Making vinegar from excess carbon dioxide could reduce emissions
Monash University’s chemical engineers have developed an industrial process to produce acetic acid that uses the excess carbon dioxide (CO2) in the atmosphere, potentially creating negative carbon emissions.
Acetic acid is used in several industrial processes and is an ingredient in household vinegar, vinyl paints and some glues. There is an estimated worldwide industrial demand of 6.5 million tonnes per year.
The research, published in Nature Communications, shows that acetic acid can be made from captured CO2 using an economical solid catalyst to replace the liquid rhodium or iridium based catalysts currently used.
Liquid catalysts require additional separation and purification processes.

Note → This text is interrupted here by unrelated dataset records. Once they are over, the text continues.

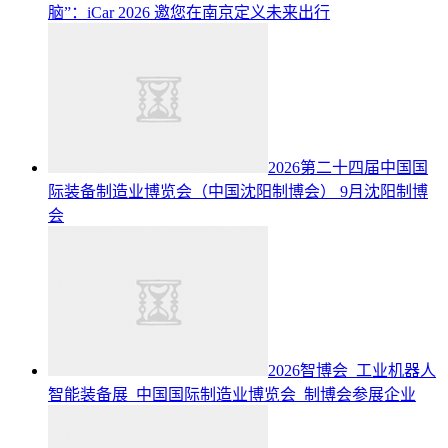
脑”：iCar 2026 邀您在南京定义未来出行
2026第二十四届中国国
际装备制造业博览会（中国沈阳制博会）
9月沈阳制博
会
2026智博会_工业机器人
智能装备展_中国国际制造业博览会_制博会参展企业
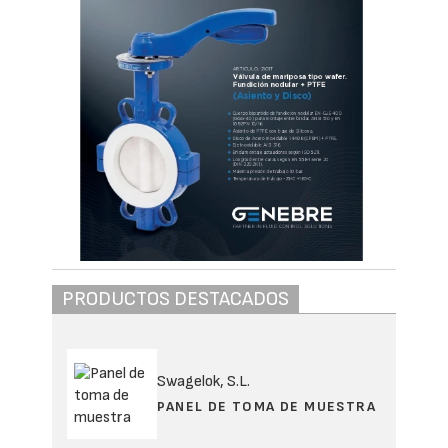
PRODUCTOS DESTACADOS
Swagelok, S.L.
PANEL DE TOMA DE MUESTRA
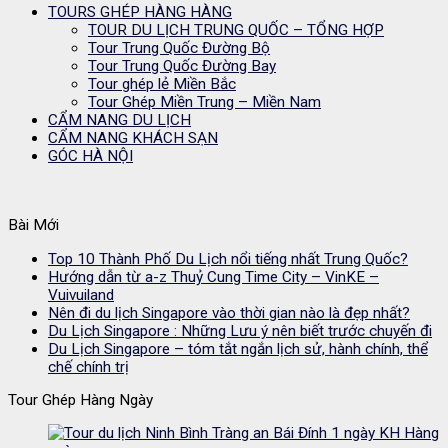
TOURS GHÉP HÀNG HÀNG
TOUR DU LỊCH TRUNG QUỐC – TỔNG HỢP
Tour Trung Quốc Đường Bộ
Tour Trung Quốc Đường Bay
Tour ghép lẻ Miền Bắc
Tour Ghép Miền Trung – Miền Nam
CẨM NANG DU LỊCH
CẨM NANG KHÁCH SẠN
GÓC HÀ NỘI
Bài Mới
Top 10 Thành Phố Du Lịch nổi tiếng nhất Trung Quốc?
Hướng dẫn từ a-z Thuỷ Cung Time City – VinKE –
Vuivuiland
Nên đi du lịch Singapore vào thời gian nào là đẹp nhất?
Du Lịch Singapore : Những Lưu ý nên biết trước chuyến đi
Du Lịch Singapore – tóm tắt ngắn lịch sử, hành chính, thể
chế chính trị
Tour Ghép Hàng Ngày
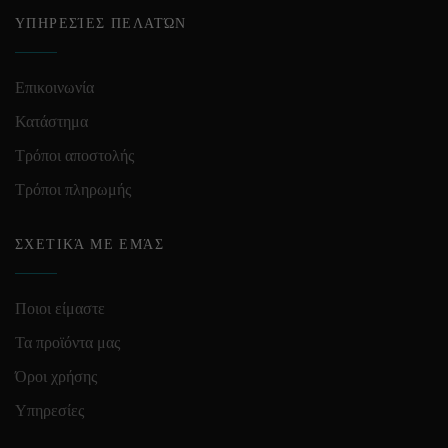
ΥΠΗΡΕΣΊΕΣ ΠΕΛΑΤΏΝ
Επικοινωνία
Κατάστημα
Τρόποι αποστολής
Τρόποι πληρωμής
ΣΧΕΤΙΚΆ ΜΕ ΕΜΆΣ
Ποιοι είμαστε
Τα προϊόντα μας
Όροι χρήσης
Υπηρεσίες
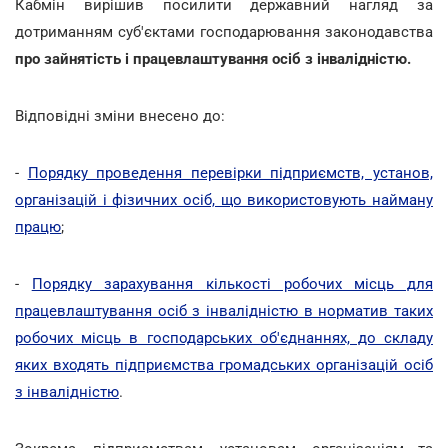
Кабмін вирішив посилити державний нагляд за
дотриманням суб'єктами господарювання законодавства
про зайнятість і працевлаштування осіб з інвалідністю.
Відповідні зміни внесено до:
-
Порядку проведення перевірки підприємств, установ,
організацій і фізичних осіб, що використовують найману
працю
;
-
Порядку зарахування кількості робочих місць для
працевлаштування осіб з інвалідністю в норматив таких
робочих місць в господарських об'єднаннях, до складу
яких входять підприємства громадських організацій осіб
з інвалідністю
.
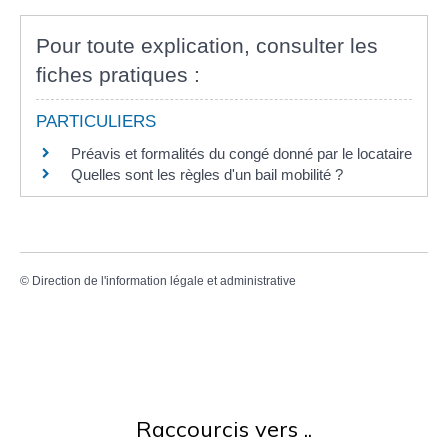
Pour toute explication, consulter les
fiches pratiques :
PARTICULIERS
Préavis et formalités du congé donné par le locataire
Quelles sont les règles d'un bail mobilité ?
©
Direction de l'information légale et administrative
Raccourcis vers ..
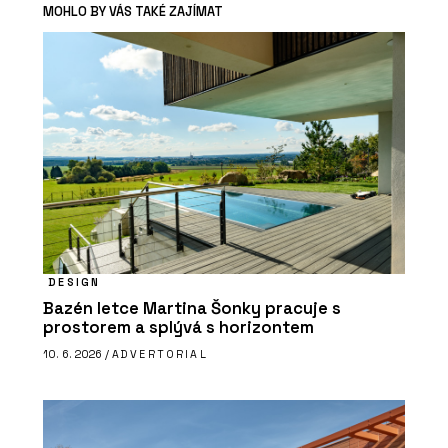
MOHLO BY VÁS TAKÉ ZAJÍMAT
DESIGN
Bazén letce Martina Šonky pracuje s
prostorem a splývá s horizontem
10. 6. 2026 /
ADVERTORIAL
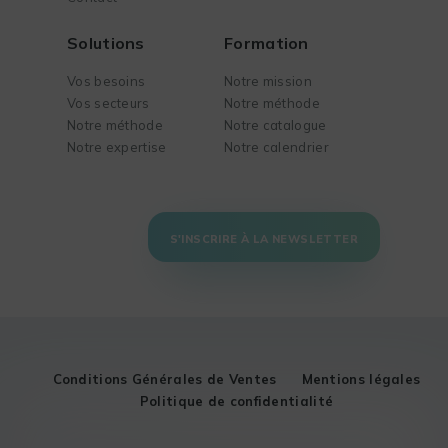
Solutions
Formation
Vos besoins
Notre mission
Vos secteurs
Notre méthode
Notre méthode
Notre catalogue
Notre expertise
Notre calendrier
S'INSCRIRE À LA NEWSLETTER
Conditions Générales de Ventes
Mentions légales
Politique de confidentialité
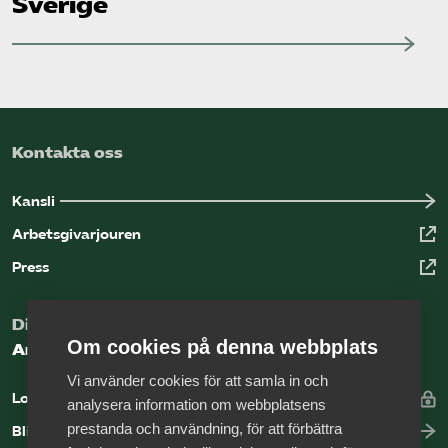
Sverige
Kontakta oss
Kansli
Arbetsgivarjouren
Press
Digital kunskapsbank för arbetsgivare
Om cookies på denna webbplats
Arbetsgivarguiden
Vi använder cookies för att samla in och
Logga in
analysera information om webbplatsens
prestanda och användning, för att förbättra
Bli medlem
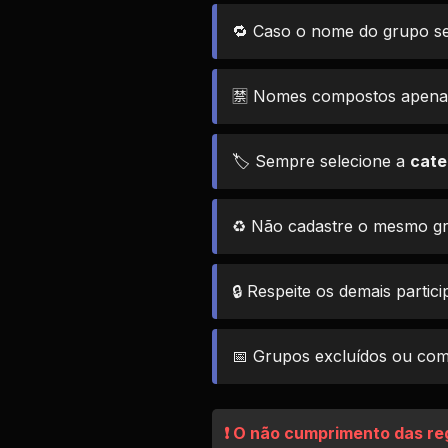
🔁 Caso o nome do grupo se
🈲 Nomes compostos apenas 
🏷️ Sempre selecione a
cate
♻️ Não cadastre o mesmo g
🔒 Respeite os demais partic
📅 Grupos excluídos ou com 
❗ O não cumprimento das re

Using a solid catalyst made from a production method that doesn’t require further processing also reduces emissions.
Akshat Tanksale, lead researcher, said CO2 is the main cause of global warming and climate change, and there is an urgent need to actively remove it from the atmosphere and convert it into products that do not release the captured CO2 back into the atmosphere.

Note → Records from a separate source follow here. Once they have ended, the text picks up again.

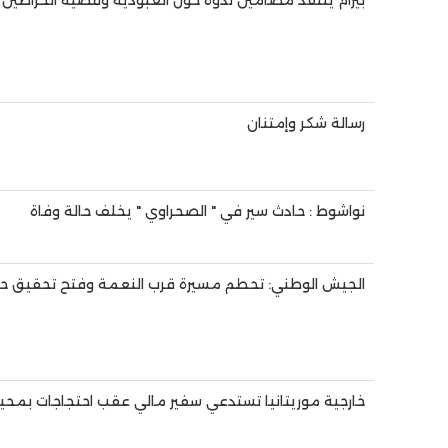
بيرام ينتقد مضامين ندوة حول العبودية وقضية الحراطين
رسالة شكر وإمتنان
نواشوط : حادث سير في " الصحراوي " يخلف حالة وفاة
الجيش الوطني: تحطم مسيرة قرب النعمة وفتح تحقيق حو
خارجية موريتانيا تستدعي سفير مالي عقب احتجاجات بمحي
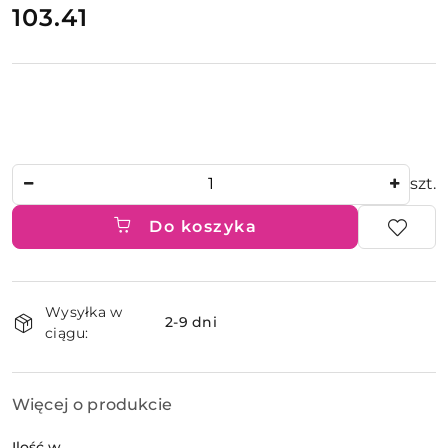
103.41
Cena:
Ilość
szt.
Do koszyka
Dostępność
Wysyłka w
i
2-9 dni
ciągu:
dostawa
Więcej o produkcie
Ilość w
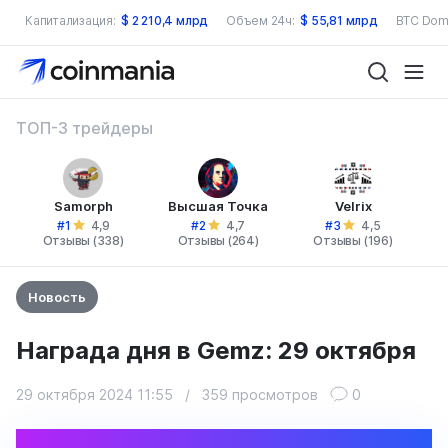
Капитализация:
$
2 210,4 млрд
Объем 24ч:
$
55,81 млрд
BTC Dom
ТОП-3 трейдеры
Samorph
Высшая Точка
Velrix
#1
#2
#3
4,9
4,7
4,5
Отзывы (338)
Отзывы (264)
Отзывы (196)
Новость
Награда дня в Gemz: 29 октября
29 октября 2024 11:55
/
359 просмотров
0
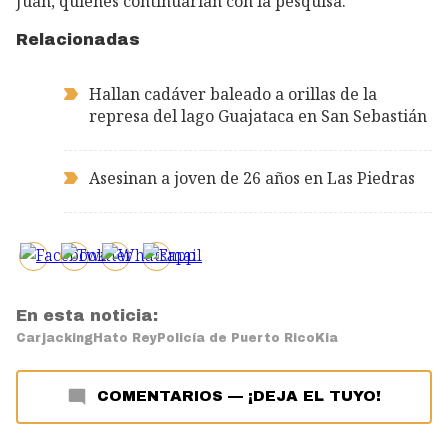
Juan, quienes continuarían con la pesquisa.
Relacionadas
Hallan cadáver baleado a orillas de la
represa del lago Guajataca en San Sebastián
Asesinan a joven de 26 años en Las Piedras
En esta noticia:
Carjacking
Hato Rey
Policía de Puerto Rico
Kia
COMENTARIOS
—
¡DEJA EL TUYO!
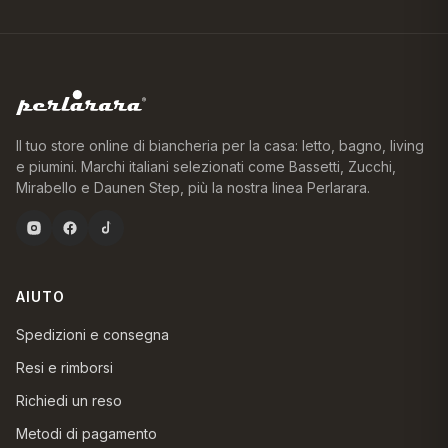
Il tuo store online di biancheria per la casa: letto, bagno, living
e piumini. Marchi italiani selezionati come Bassetti, Zucchi,
Mirabello e Daunen Step, più la nostra linea Perlarara.
AIUTO
Spedizioni e consegna
Resi e rimborsi
Richiedi un reso
Metodi di pagamento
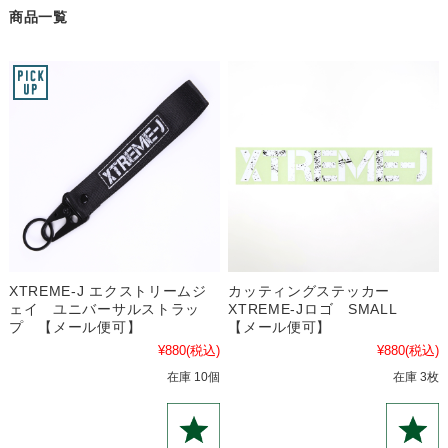
商品一覧
XTREME-J エクストリームジ
カッティングステッカー
ェイ ユニバーサルストラッ
XTREME-Jロゴ SMALL
プ 【メール便可】
【メール便可】
¥880
(税込)
¥880
(税込)
在庫 10個
在庫 3枚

The researchers first created a class of material called the metal organic framework (MOF), which is a highly crystalline substance made of repeating units of iron atoms connected with organic bridges. They then heated the MOF to break those bridges, allowing iron atoms to come together and form particles a few nanometres in size. The iron nanoparticles are then embedded into a porous carbon layer, making them highly active while remaining stable in harsh reaction conditions.
The process will be more efficient and cost-effective from an industrial point of view. From an environmental perspective, it offers an opportunity to significantly improve current manufacturing processes that pollute the environment.
In collaboration with the Australian Research Council (ARC) Research Hub for Carbon Utilisation and Recycling, the researchers are currently developing the process for commercialisation.